Le strade e il potere
I maggiori impulsi al miglioramento della rete viaria e in generale delle comunicazioni terrestri non provengono dall’economia quanto dalla politica. La “tirannia della distanza”, l’esasperante lentezza delle comunicazioni e dei trasporti è uno degli ostacoli più gravi alla volontà della monarchia e dello Stato territoriale moderno di affermare, sul piano simbolico e effettivo, la sua presenza e il suo potere, un ostacolo che è una delle ragioni del fallimento dei progetti egemonici asburgici. In termini spazio-temporali, gli imperi di Carlo V e di Filippo II hanno dimensioni pluriennali, nel senso che uno scambio epistolare fra Madrid e Manila o Lisbona e Macao richiede quasi due anni di tempo. Anche limitandoci all’Europa, le informazioni e i dispacci impiegano settimane a coprire la distanza fra Madrid e Milano o Anversa. Ancora più drammaticamente lenti sono gli spostamenti degli eserciti, con tutti i problemi logistici che comporta il movimento di grandi masse di uomini e animali. L’itinerario che dall’Italia settentrionale consente alla Spagna di inviare rinforzi all’esercito delle Fiandre, impegnato nella repressione della rivolta dei Paesi Bassi, richiede da uno a due mesi.
La sistemazione delle “strade regie” e l’infittirsi delle vie secondarie e trasversali segnano un forte passo avanti nel processo di realizzazione di un reticolo di penetrazione e di controllo del territorio, anche se le ricadute economiche rimangono modeste. Se nelle comunicazioni terrestri i progressi tecnici e delle infrastrutture sono modesti, non bisogna trascurare l’impatto dei miglioramenti organizzativi.
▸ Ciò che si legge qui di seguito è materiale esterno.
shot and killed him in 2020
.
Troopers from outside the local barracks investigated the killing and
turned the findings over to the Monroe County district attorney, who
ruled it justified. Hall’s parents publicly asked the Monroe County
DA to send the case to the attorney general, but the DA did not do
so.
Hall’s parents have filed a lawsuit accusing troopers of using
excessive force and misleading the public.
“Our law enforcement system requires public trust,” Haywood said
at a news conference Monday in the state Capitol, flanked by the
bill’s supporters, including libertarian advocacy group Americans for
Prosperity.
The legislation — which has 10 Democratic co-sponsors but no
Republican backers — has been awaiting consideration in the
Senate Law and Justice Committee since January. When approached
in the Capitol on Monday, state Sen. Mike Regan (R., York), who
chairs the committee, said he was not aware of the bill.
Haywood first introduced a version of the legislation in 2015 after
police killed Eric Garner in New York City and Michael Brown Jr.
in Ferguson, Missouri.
Le accresciute esigenze diplomatiche, oltre che commerciali, portano alla creazione di una fitta rete postale il cui regolare e intensificato servizio accelera la circolazione delle notizie e delle idee, anche se non modifica le condizioni di base del trasporto terrestre. Il sistema postale organizzato dalla famiglia Tasso, Maestri di Posta al servizio dell’imperatore, è basato su una rete di stazioni di posta per il cambio dei cavalli che consente di velocizzare la circolazione dei messaggi. Si tratta comunque di un sistema costoso, riservato alle esigenze degli Stati e degli operatori economici più importanti.